Recommended: if you think you’re interested
For folks who read the premise and think they’ll like it, for a very singular dive into one person and issue
Seventeen-year-old Julie has her future all planned out—move out of her small town with her boyfriend Sam, attend college in the city, spend a summer in Japan. But then Sam dies. And everything changes.
Heartbroken, Julie skips his funeral, throws out his things, and tries everything to forget him and the tragic way he died. But a message Sam left behind in her yearbook forces back memories. Desperate to hear his voice one more time, Julie calls Sam’s cellphone just to listen to his voicemail.
And Sam picks up the phone.
In a miraculous turn of events, Julie’s been given a second chance at goodbye. The connection is temporary. But hearing Sam’s voice makes her fall for him all over again, and with each call it becomes harder to let him go. However, keeping her otherworldly calls with Sam a secret isn’t easy, especially when Julie witnesses the suffering Sam’s family is going through. Unable to stand by the sidelines and watch their shared loved ones in pain, Julie is torn between spilling the truth about her calls with Sam and risking their connection and losing him forever.
For such a normal-length book, this felt like it flew by. In this case… that’s not exactly a good thing (or a bad thing). This book sets out to tell the story of Julie’s guilt and grief over Sam’s death, and that’s exactly what it tells. The weird thing is that it’s also the only thing that it tells. This book has a very tight focus on the issue it aims to address. While, again, that’s not a bad thing, it was strange in that it ended up reading more like short story for me since there was only one thread to the plot.
I suppose I expected a little more depth of the world around them, but Julie remains very much the focus as she is drowning in her own grief and hurt. Fair, I mean, grieving and all. There was a bit with other characters who were close to Sam — his best friend, his sister and parents, his classmates — but the way it was presented was so topical and unimportant precisely because Julie is so wallow-deep in her own issues. It’s accurate for sure, but presenting the others as second fiddle ended up being exactly how they stayed to me.
Julie is not my favorite person, so my empathy was a bit lacking for what I would expect in this subject matter. Everyone grieves differently, but even ignoring that aspect, the who that makes her up was underwhelming.
Last thing that dropped this for me: the alternating timeline between before and after Sam’s death. I don’t usually mind that, but here it felt like a very lazy way of establishing who he was. We can’t go back in time to get him back, so I would have liked the story to reflect that in it’s style by relying on characters and memory to define Sam.
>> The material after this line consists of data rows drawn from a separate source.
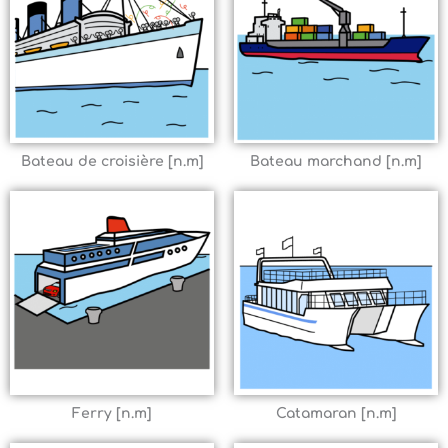
Bateau de croisière [n.m]
Bateau marchand [n.m]
Ferry [n.m]
Catamaran [n.m]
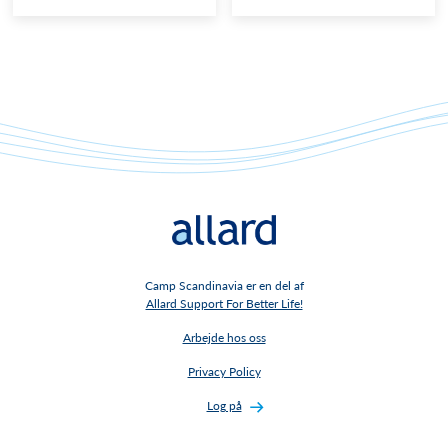
Camp Scandinavia er en del af
Allard Support For Better Life!
Arbejde hos oss
Privacy Policy
Log på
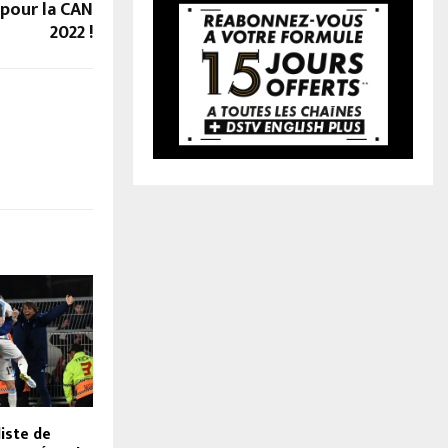
 pour la CAN
2022 !
liste de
He’s dead — he can no longer define himself, and exists only from the people and place he’s remembered in.
Even though this book flew by, it also d r a g g e d. I didn’t want to finish this, and in fact stopped a few chapters in on my first attempt. This story didn’t elicit emotion from me, which isn’t good considering it’s a sad story about death and grief and heartbreak, coupled with the fact that I am a very easy crier with my sympathetic heartstrings! This one was sadly lacking for me.
Thanks to NetGalley and Wednesday books for an free advanced copy of this title. This is my honest and voluntary review!